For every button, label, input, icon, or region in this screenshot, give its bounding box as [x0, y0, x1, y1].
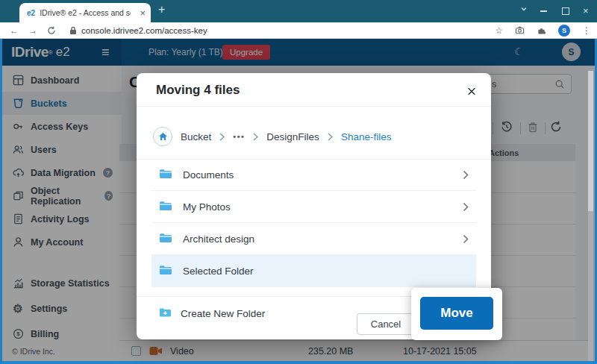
folder-icon: [159, 201, 172, 213]
window-maximize-icon[interactable]: [562, 7, 569, 15]
breadcrumb-item-designfiles[interactable]: DesignFiles: [266, 131, 319, 142]
browser-avatar[interactable]: S: [558, 25, 570, 37]
chevron-right-icon: [463, 170, 469, 180]
tab-close-icon[interactable]: ×: [140, 8, 146, 18]
window-close-icon[interactable]: ×: [583, 6, 589, 16]
chevron-right-icon: [328, 133, 333, 141]
dialog-divider: [137, 106, 491, 107]
folder-icon: [159, 233, 172, 245]
folder-row-architect-design[interactable]: Architect design: [151, 223, 476, 255]
create-new-folder-button[interactable]: Create New Folder: [159, 307, 265, 320]
tab-title: IDrive® e2 - Access and secret ke: [40, 8, 131, 17]
move-button-spotlight: Move: [411, 288, 502, 340]
camera-extension-icon[interactable]: [515, 26, 525, 34]
back-icon[interactable]: ←: [10, 25, 19, 36]
lock-icon: [69, 26, 77, 35]
create-new-folder-label: Create New Folder: [181, 308, 265, 319]
window-menu-icon[interactable]: [520, 5, 528, 14]
url-text[interactable]: console.idrivee2.com/access-key: [81, 26, 207, 35]
chevron-right-icon: [253, 133, 258, 141]
bookmark-star-icon[interactable]: ☆: [495, 25, 503, 36]
folder-name: Selected Folder: [183, 266, 254, 277]
reload-icon[interactable]: [47, 26, 56, 35]
cancel-button[interactable]: Cancel: [357, 313, 415, 335]
dialog-close-icon[interactable]: [463, 82, 481, 100]
chevron-right-icon: [463, 202, 469, 212]
move-button[interactable]: Move: [420, 297, 493, 330]
chevron-right-icon: [463, 234, 469, 244]
dialog-title: Moving 4 files: [156, 83, 240, 98]
breadcrumb-item-bucket[interactable]: Bucket: [181, 131, 211, 142]
breadcrumb-item-current[interactable]: Shane-files: [341, 131, 392, 142]
scrollbar-thumb[interactable]: [588, 71, 593, 211]
folder-plus-icon: [159, 307, 172, 320]
breadcrumb: Bucket ••• DesignFiles Shane-files: [153, 127, 391, 146]
browser-menu-icon[interactable]: ⋮: [582, 25, 591, 36]
extensions-puzzle-icon[interactable]: [537, 25, 546, 35]
browser-tab[interactable]: e2 IDrive® e2 - Access and secret ke ×: [19, 3, 151, 22]
chevron-right-icon: [219, 133, 225, 141]
folder-row-selected-folder[interactable]: Selected Folder: [151, 255, 476, 287]
folder-icon: [159, 169, 172, 181]
folder-name: Architect design: [183, 233, 254, 245]
breadcrumb-ellipsis[interactable]: •••: [233, 132, 245, 141]
folder-row-my-photos[interactable]: My Photos: [151, 191, 476, 223]
window-minimize-icon[interactable]: [540, 10, 547, 12]
tab-favicon: e2: [27, 9, 35, 17]
folder-name: My Photos: [183, 201, 231, 213]
screen: e2 IDrive® e2 - Access and secret ke × +…: [0, 0, 597, 364]
folder-name: Documents: [183, 169, 234, 181]
folder-row-documents[interactable]: Documents: [151, 159, 476, 191]
folder-icon: [159, 265, 172, 277]
browser-addressbar: ← → console.idrivee2.com/access-key ☆ S …: [0, 22, 597, 39]
new-tab-button[interactable]: +: [158, 3, 165, 16]
browser-titlebar: e2 IDrive® e2 - Access and secret ke × +…: [0, 0, 597, 22]
breadcrumb-home-icon[interactable]: [153, 127, 172, 146]
forward-icon[interactable]: →: [28, 25, 37, 36]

(What needs to be done)
Every entry belongs in the answer exactly as written, but no picture does.

(Response)
For every button, label, input, icon, or region in this screenshot, give its bounding box as [x0, y0, x1, y1].
folder-icon: [159, 201, 172, 213]
window-maximize-icon[interactable]: [562, 7, 569, 15]
breadcrumb-item-designfiles[interactable]: DesignFiles: [266, 131, 319, 142]
browser-avatar[interactable]: S: [558, 25, 570, 37]
chevron-right-icon: [463, 170, 469, 180]
tab-close-icon[interactable]: ×: [140, 8, 146, 18]
window-close-icon[interactable]: ×: [583, 6, 589, 16]
chevron-right-icon: [328, 133, 333, 141]
dialog-divider: [137, 106, 491, 107]
folder-icon: [159, 233, 172, 245]
folder-row-architect-design[interactable]: Architect design: [151, 223, 476, 255]
create-new-folder-button[interactable]: Create New Folder: [159, 307, 265, 320]
tab-title: IDrive® e2 - Access and secret ke: [40, 8, 131, 17]
move-button-spotlight: Move: [411, 288, 502, 340]
camera-extension-icon[interactable]: [515, 26, 525, 34]
back-icon[interactable]: ←: [10, 25, 19, 36]
lock-icon: [69, 26, 77, 35]
create-new-folder-label: Create New Folder: [181, 308, 265, 319]
window-menu-icon[interactable]: [520, 5, 528, 14]
url-text[interactable]: console.idrivee2.com/access-key: [81, 26, 207, 35]
chevron-right-icon: [253, 133, 258, 141]
bookmark-star-icon[interactable]: ☆: [495, 25, 503, 36]
folder-name: Selected Folder: [183, 266, 254, 277]
reload-icon[interactable]: [47, 26, 56, 35]
cancel-button[interactable]: Cancel: [357, 313, 415, 335]
dialog-close-icon[interactable]: [463, 82, 481, 100]
chevron-right-icon: [463, 202, 469, 212]
move-button[interactable]: Move: [420, 297, 493, 330]
chevron-right-icon: [463, 234, 469, 244]
dialog-title: Moving 4 files: [156, 83, 240, 98]
breadcrumb-item-bucket[interactable]: Bucket: [181, 131, 211, 142]
breadcrumb-item-current[interactable]: Shane-files: [341, 131, 392, 142]
scrollbar-thumb[interactable]: [588, 71, 593, 211]
folder-plus-icon: [159, 307, 172, 320]
breadcrumb: Bucket ••• DesignFiles Shane-files: [153, 127, 391, 146]
browser-menu-icon[interactable]: ⋮: [582, 25, 591, 36]
extensions-puzzle-icon[interactable]: [537, 25, 546, 35]
browser-tab[interactable]: e2 IDrive® e2 - Access and secret ke ×: [19, 3, 151, 22]
chevron-right-icon: [219, 133, 225, 141]
folder-row-selected-folder[interactable]: Selected Folder: [151, 255, 476, 287]
folder-icon: [159, 169, 172, 181]
folder-name: Architect design: [183, 233, 254, 245]
breadcrumb-ellipsis[interactable]: •••: [233, 132, 245, 141]
folder-row-my-photos[interactable]: My Photos: [151, 191, 476, 223]
window-minimize-icon[interactable]: [540, 10, 547, 12]
tab-favicon: e2: [27, 9, 35, 17]
folder-name: My Photos: [183, 201, 231, 213]
screen: e2 IDrive® e2 - Access and secret ke × +…: [0, 0, 597, 364]
folder-name: Documents: [183, 169, 234, 181]
folder-row-documents[interactable]: Documents: [151, 159, 476, 191]
folder-icon: [159, 265, 172, 277]
browser-addressbar: ← → console.idrivee2.com/access-key ☆ S …: [0, 22, 597, 39]
new-tab-button[interactable]: +: [158, 3, 165, 16]
browser-titlebar: e2 IDrive® e2 - Access and secret ke × +…: [0, 0, 597, 22]
breadcrumb-home-icon[interactable]: [153, 127, 172, 146]
forward-icon[interactable]: →: [28, 25, 37, 36]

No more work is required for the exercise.